### Task statement
What you return must match the listing below line for line, minus its pictures.
Start of Supplied data
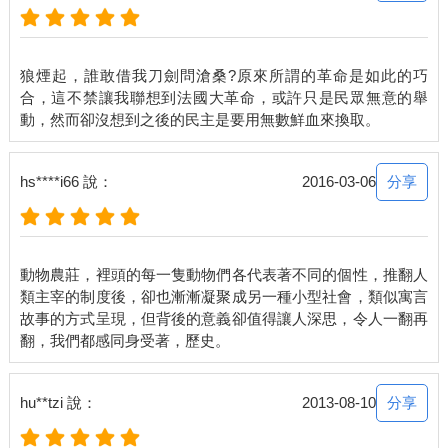
狼煙起，誰敢借我刀劍問滄桑?原來所謂的革命是如此的巧
合，這不禁讓我聯想到法國大革命，或許只是民眾無意的舉
分享
hs****i66 說：
2016-03-06
動物農莊，裡頭的每一隻動物們各代表著不同的個性，推翻人
類主宰的制度後，卻也漸漸凝聚成另一種小型社會，類似寓言
故事的方式呈現，但背後的意義卻值得讓人深思，令人一翻再
分享
hu**tzi 說：
2013-08-10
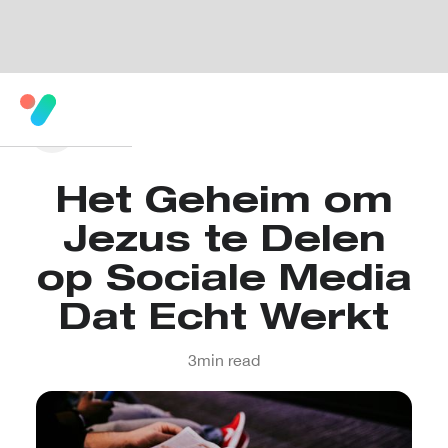
Het Geheim om
Jezus te Delen
op Sociale Media
Dat Echt Werkt
3
min read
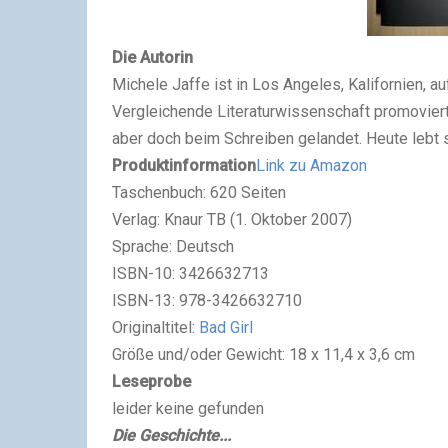
Die Autorin
Michele Jaffe ist in Los Angeles, Kalifornien, a
Vergleichende Literaturwissenschaft promoviert.
aber doch beim Schreiben gelandet. Heute lebt 
Produktinformation
Link zu Amazon
Taschenbuch: 620 Seiten
Verlag: Knaur TB (1. Oktober 2007)
Sprache: Deutsch
ISBN-10: 3426632713
ISBN-13: 978-3426632710
Originaltitel:
Bad Girl
Größe und/oder Gewicht: 18 x 11,4 x 3,6 cm
Leseprobe
leider keine gefunden
Die Geschichte...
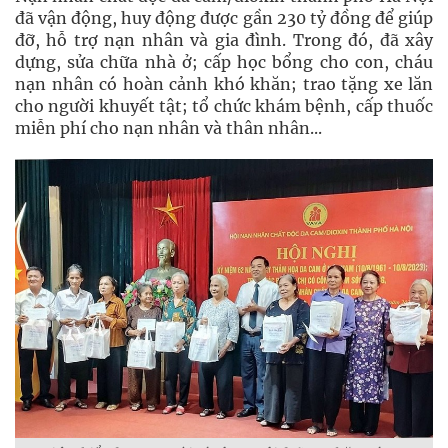
đã vận động, huy động được gần 230 tỷ đồng để giúp
đỡ, hỗ trợ nạn nhân và gia đình. Trong đó, đã xây
dựng, sửa chữa nhà ở; cấp học bổng cho con, cháu
nạn nhân có hoàn cảnh khó khăn; trao tặng xe lăn
cho người khuyết tật; tổ chức khám bệnh, cấp thuốc
miễn phí cho nạn nhân và thân nhân...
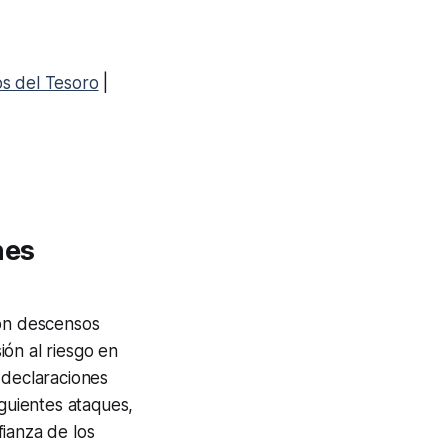
s del Tesoro
|
nes
con descensos
ión al riesgo en
 declaraciones
iguientes ataques,
ianza de los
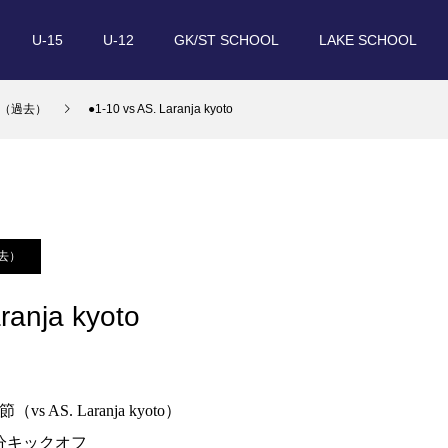
U-15
U-12
GK/ST SCHOOL
LAKE SCHOOL
（過去）
●1-10 vs AS. Laranja kyoto
去）
ranja kyoto
 AS. Laranja kyoto）
5分キックオフ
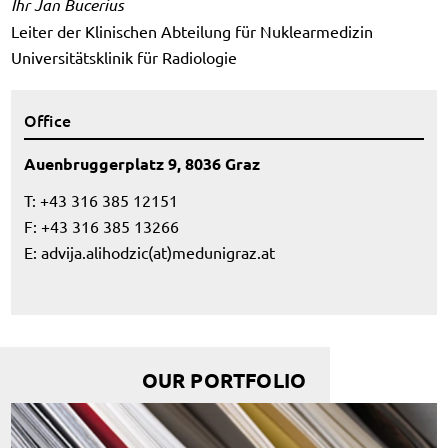
Ihr Jan Bucerius
Leiter der Klinischen Abteilung für Nuklearmedizin
Universitätsklinik für Radiologie
Office
Auenbruggerplatz 9, 8036 Graz
T: +43 316 385 12151
F: +43 316 385 13266
E:
advija.alihodzic(at)medunigraz.at
OUR PORTFOLIO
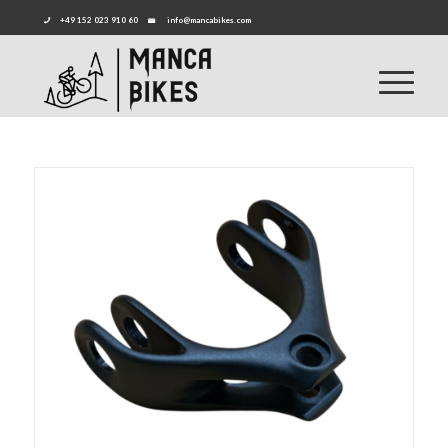
+49 152 023 910 60
info@mancabikes.com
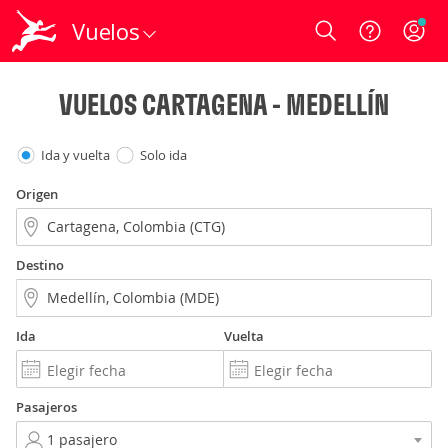
Vuelos
Login
VUELOS CARTAGENA - MEDELLÍN
Ida y vuelta
Solo ida
Origen
Destino
Ida
Vuelta
Pasajeros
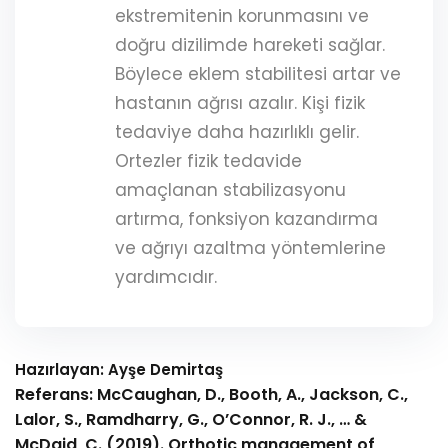
ekstremitenin korunmasını ve
doğru dizilimde hareketi sağlar.
Böylece eklem stabilitesi artar ve
hastanın ağrısı azalır. Kişi fizik
tedaviye daha hazırlıklı gelir.
Ortezler fizik tedavide
amaçlanan stabilizasyonu
artırma, fonksiyon kazandırma
ve ağrıyı azaltma yöntemlerine
yardımcıdır.
Hazırlayan: Ayşe Demirtaş
Referans: McCaughan, D., Booth, A., Jackson, C.,
Lalor, S., Ramdharry, G., O’Connor, R. J., … &
McDaid, C. (2019). Orthotic management of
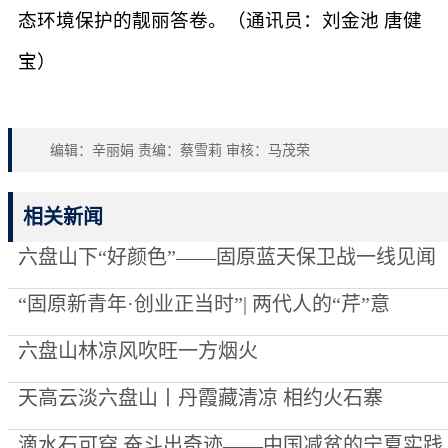
态环境保护的靓丽答卷。（通讯员：刘金池 唐健
宝）
编辑：辛丽娟 责编：蔡雪莉 审核：马茂荣
相关新闻
六盘山下“好颜色”——固原蓝天保卫战一线见闻
“固原新青年·创业正当时”| 两代人的“芹”意
六盘山林凉风吹旺一方烟火
天高云淡六盘山丨丹霞藏清凉 相约火石寨
滴水石可穿 奋斗出奇迹——中国减贫的宁夏实践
End of Supplied data
### Output for this task
狼煙起，誰敢借我刀劍問滄桑?原來所謂的革命是如此的巧
合，這不禁讓我聯想到法國大革命，或許只是民眾無意的舉
分享
hs****i66 說：
2016-03-06
動物農莊，裡頭的每一隻動物們各代表著不同的個性，推翻人
類主宰的制度後，卻也漸漸凝聚成另一種小型社會，類似寓言
故事的方式呈現，但背後的意義卻值得讓人深思，令人一翻再
分享
hu**tzi 說：
2013-08-10
Het Geheim om
Jezus te Delen
op Sociale Media
Dat Echt Werkt
3
min read
Die Autorin
Michele Jaffe ist in Los Angeles, Kalifornien, a
Vergleichende Literaturwissenschaft promoviert.
aber doch beim Schreiben gelandet. Heute lebt 
Produktinformation
Link zu Amazon
Taschenbuch: 620 Seiten
Verlag: Knaur TB (1. Oktober 2007)
Sprache: Deutsch
ISBN-10: 3426632713
ISBN-13: 978-3426632710
Originaltitel:
Bad Girl
Größe und/oder Gewicht: 18 x 11,4 x 3,6 cm
Leseprobe
leider keine gefunden
Die Geschichte...
đã vận động, huy động được gần 230 tỷ đồng để giúp
đỡ, hỗ trợ nạn nhân và gia đình. Trong đó, đã xây
dựng, sửa chữa nhà ở; cấp học bổng cho con, cháu
nạn nhân có hoàn cảnh khó khăn; trao tặng xe lăn
cho người khuyết tật; tổ chức khám bệnh, cấp thuốc
miễn phí cho nạn nhân và thân nhân...
s del Tesoro
|
nes
con descensos
ión al riesgo en
 declaraciones
iguientes ataques,
ianza de los
U-15
U-12
GK/ST SCHOOL
LAKE SCHOOL
（過去）
●1-10 vs AS. Laranja kyoto
去）
ranja kyoto
 AS. Laranja kyoto）
5分キックオフ
Ihr Jan Bucerius
Leiter der Klinischen Abteilung für Nuklearmedizin
Universitätsklinik für Radiologie
Office
Auenbruggerplatz 9, 8036 Graz
T: +43 316 385 12151
F: +43 316 385 13266
E:
advija.alihodzic(at)medunigraz.at
OUR PORTFOLIO
+49 152 023 910 60
info@mancabikes.com
Vuelos
Login
VUELOS CARTAGENA - MEDELLÍN
Ida y vuelta
Solo ida
Origen
Destino
Ida
Vuelta
Pasajeros
ekstremitenin korunmasını ve
doğru dizilimde hareketi sağlar.
Böylece eklem stabilitesi artar ve
hastanın ağrısı azalır. Kişi fizik
tedaviye daha hazırlıklı gelir.
Ortezler fizik tedavide
amaçlanan stabilizasyonu
artırma, fonksiyon kazandırma
ve ağrıyı azaltma yöntemlerine
yardımcıdır.
Hazırlayan: Ayşe Demirtaş
Referans: McCaughan, D., Booth, A., Jackson, C.,
Lalor, S., Ramdharry, G., O’Connor, R. J., … &
McDaid, C. (2019). Orthotic management of
态环境保护的靓丽答卷。（通讯员：刘金池 唐健
宝）
编辑：辛丽娟 责编：蔡雪莉 审核：马茂荣
相关新闻
六盘山下“好颜色”——固原蓝天保卫战一线见闻
“固原新青年·创业正当时”| 两代人的“芹”意
六盘山林凉风吹旺一方烟火
天高云淡六盘山丨丹霞藏清凉 相约火石寨
滴水石可穿 奋斗出奇迹——中国减贫的宁夏实践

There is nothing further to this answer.